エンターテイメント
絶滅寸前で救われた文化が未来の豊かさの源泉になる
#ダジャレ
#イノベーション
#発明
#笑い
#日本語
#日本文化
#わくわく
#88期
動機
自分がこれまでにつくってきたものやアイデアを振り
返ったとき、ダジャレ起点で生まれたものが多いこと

---

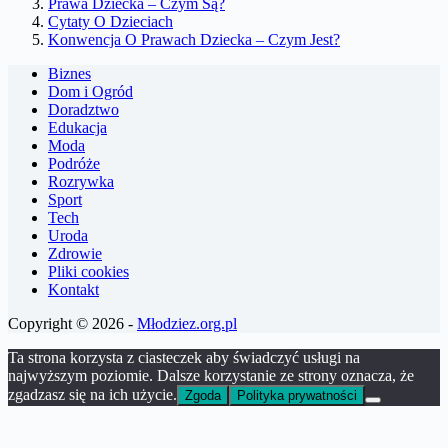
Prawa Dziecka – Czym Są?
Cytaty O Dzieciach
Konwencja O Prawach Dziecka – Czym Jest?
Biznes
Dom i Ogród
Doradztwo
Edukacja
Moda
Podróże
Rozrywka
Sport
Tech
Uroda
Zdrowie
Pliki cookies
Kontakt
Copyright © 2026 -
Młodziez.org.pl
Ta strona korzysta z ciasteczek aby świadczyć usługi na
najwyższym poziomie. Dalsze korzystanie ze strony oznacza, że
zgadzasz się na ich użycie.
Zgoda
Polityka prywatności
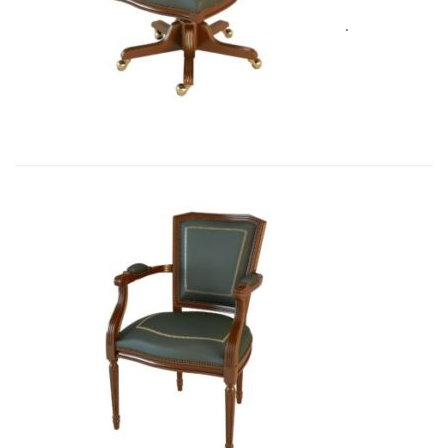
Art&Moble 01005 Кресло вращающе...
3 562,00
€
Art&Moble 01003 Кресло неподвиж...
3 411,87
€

---

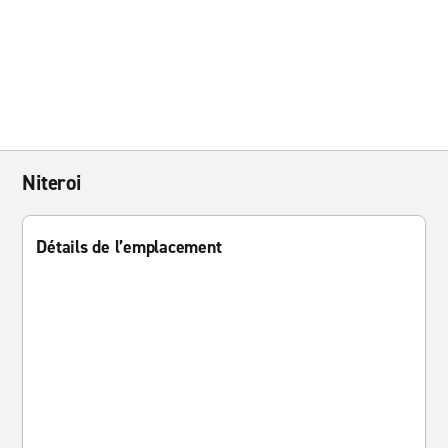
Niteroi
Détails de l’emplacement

#### [What you will do]
Every line holding the word "Moble" should be copied out of the records above.

#### [Answer box]
Art&Moble 01005 Кресло вращающе...
Art&Moble 01003 Кресло неподвиж...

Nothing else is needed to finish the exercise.